As a threshold matter, the court rejected the government's argument that Plaintiffs lacked standing, specifically because they had not suffered a concrete injury in fact. The court found that plaintiffs had standing because the subsidies effectively increased their incomes above the minimum threshold to be subject to the ACA's health insurance individual mandate. Thus, by bringing them within the scope of the individual mandate, the subsidies caused a sufficient injury for standing purposes.
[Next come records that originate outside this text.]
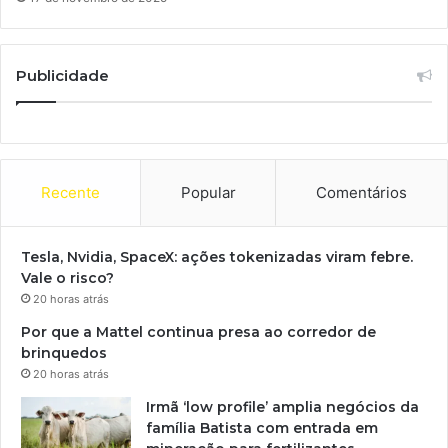
Publicidade
Recente
Popular
Comentários
Tesla, Nvidia, SpaceX: ações tokenizadas viram febre.
Vale o risco?
20 horas atrás
Por que a Mattel continua presa ao corredor de
brinquedos
20 horas atrás
Irmã ‘low profile’ amplia negócios da
família Batista com entrada em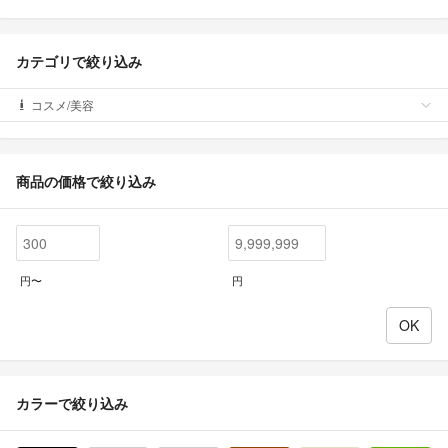
カテゴリで絞り込み
コスメ/美容
商品の価格で絞り込み
円〜
円
カラーで絞り込み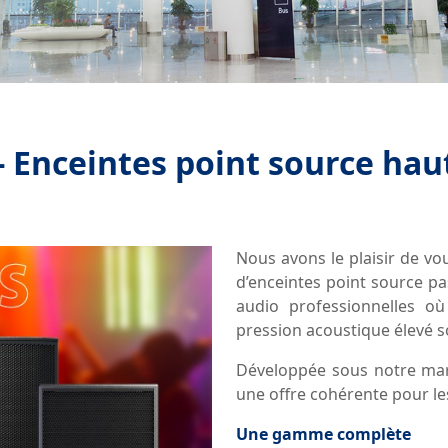
 Enceintes point source ha
Nous avons le plaisir de v
d’enceintes point source pa
audio professionnelles où 
pression acoustique élevé so
Développée sous notre m
une offre cohérente pour les
Une gamme complète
On the merits, the court applied the traditional Chevron analysis, finding that the plain meaning of the ACA's statutory language clearly does not authorize the IRS to provide subsidies to individuals who enrolled in a health plan through the federal exchanges. The government's arguments to the contrary based on the ACA's legislative history and other considerations did not sway the court.
Only 16 states and the District of Columbia opted to create their own exchanges in time for the 2014 plan year. Thus, if the subsidies are ultimately blocked, an estimated 7.3 million people — about 62 percent of those expected to enroll in federal-run exchanges by 2016 — could lose out on $36.1 billion in tax credits, according to a report from the Robert Wood Johnson Foundation. The success of the Affordable Care Act hinges crucially on the subsidies. The primary purpose of the law was to extend affordable health coverage to millions of Americans; the two main ways the law achieves this is through the Medicaid expansion and through subsidized coverage on the insurance exchanges.
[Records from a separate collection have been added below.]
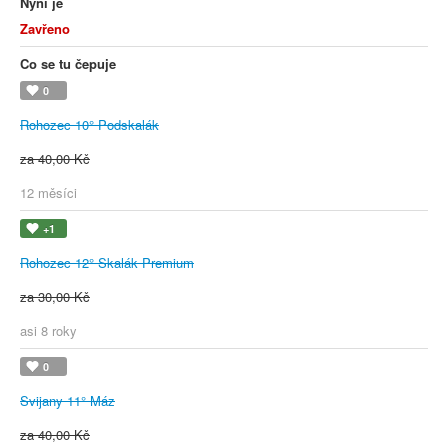
Nyní je
Zavřeno
Co se tu čepuje
0
Rohozec 10° Podskalák
za 40,00 Kč
12 měsíci
+1
Rohozec 12° Skalák Premium
za 30,00 Kč
asi 8 roky
0
Svijany 11° Máz
za 40,00 Kč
Notably, just hours after the D.C. Circuit's ruling in Halbig v. Burwell, the Court of Appeals for the Fourth Circuit issued a contrary opinion in King v. Burwell, unanimously finding that the statute's ambiguity allows for subsidies for those who signed up using either state exchanges or federal exchanges. Together, these cases have had the unheard of effect of creating a circuit split in a single day, and this division will almost assuredly be compounded by two additional cases challenging the IRS's rule (Pruitt v. Burwell in the Eastern District of Oklahoma and Indiana v. IRS in the Southern District of Indiana), both of which are very likely to be appealed, regardless of their outcomes at the district level.